University of Nebraska Lincoln
Epignetic Effects of Biotin on Activation of Endogenous Viral Sequences
Janos Zempleni, Ph.D.
The human genome contains numerous endogenous retroviral (HERV) elements. Expression of these elements is associated with cancer, autoimmunity, impaired placental development, and recombination events that impair genomic stability. Epigenetic events such as DNA methylation and histone modifications play crucial roles in repressing transcription of HERV elements. Recently, a novel modification of histones that is mediated by holocarboxylase synthetase (HCS) has been identified: binding of the vitamin biotin to distinct lysine residues in histones H2A, H3, and H4. Specifically, it has been demonstrated here that K8- biotinylated H4 (K8Bio H4) and K12-biotinylated H4 (K12Bio H4) are associated with gene silencing and heterochromatin structures. Importantly, the abundance of biotinylated histones depends on dietary biotin supply. Arguably, diet is an environmental factor that can be easily manipulated to affect epigenetic events that promote human health. The long-term objective is to identify epigenetic mechanisms through which changes in the dietary uptake of biotin alter expression of HERV.

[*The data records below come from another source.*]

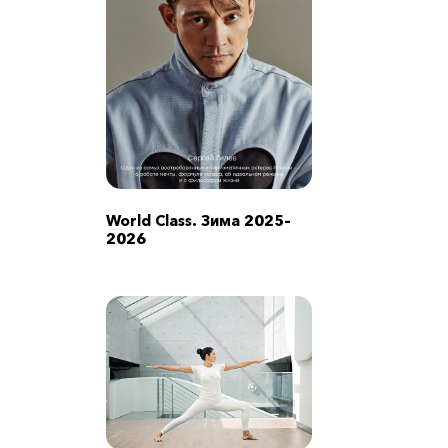
World Class. Зима 2025–
2026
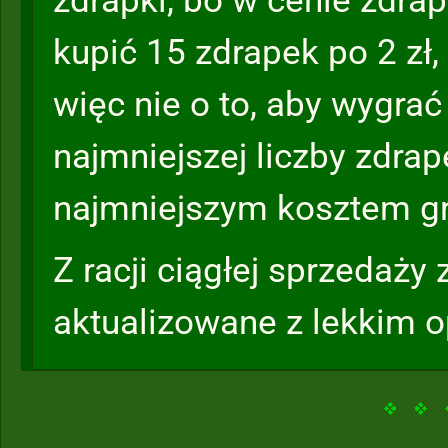
zdrapki, bo w cenie zdra
kupić 15 zdrapek po 2 zł,
więc nie o to, aby wygra
najmniejszej liczby zdrape
najmniejszym kosztem gr
Z racji ciągłej sprzedaży
aktualizowane z lekkim 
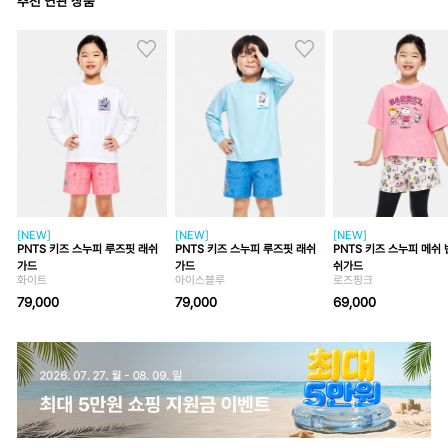
추천 연관 상품
[NEW]
[NEW]
[NEW]
PNTS 키즈 스누피 루즈핏 래쉬
PNTS 키즈 스누피 루즈핏 래쉬
PNTS 키즈 스누피 메쉬 
가드
가드
쉬가드
화이트
아이스블루
로즈핑크
79,000
79,000
69,000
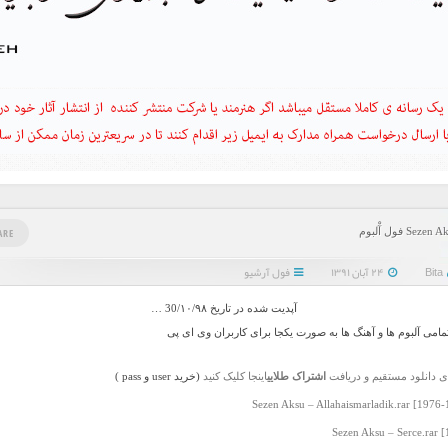
Sezen فول آْلبوم
ARE
Bita
۲۴ آبان ۱۳۹۱
فول آرشیو
آپدیت شده در تاریخ 30/۱۰/۹۸ …
تمامی آلبوم ها و آهنگ ها به صورت یکجا برای کاربران وی ای پی
ی دانلود مستقیم و دریافت
اشتراک طلایی
اینجا کلیک کنید
(خرید user و pass )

The specific aims are to test the hypothesis that:
- K8Bio H4 and K12Bio H4 co-localize with methylated DNA at HERV promoter sequences in the human genome. Further, this aim will test the hypothesis that knockdown of HCS is associated with decreased biotinylation of histones, mediating de-repression of viral elements
- Dietary biotin deficiency decreases the abundance of K8Bio H4 and K12Bio H4 at HERV promoter loci. Studies with this aim will test the idea that biotin deficiency is associated de-repression of HERV elements, promoting abnormal growth, transformation, and genomic instability in human cells. Both biotin deficiency and supplementation are fairly common in the U.S.
The research proposed here investigates a novel and unique mechanism by which dietary supply of the vitamin biotin modulates epigenetic events that are crucial for HERV silencing. These studies are likely to identify means by which manipulation of the environmental factor "diet" increases genomic stability and decreases cancer risk.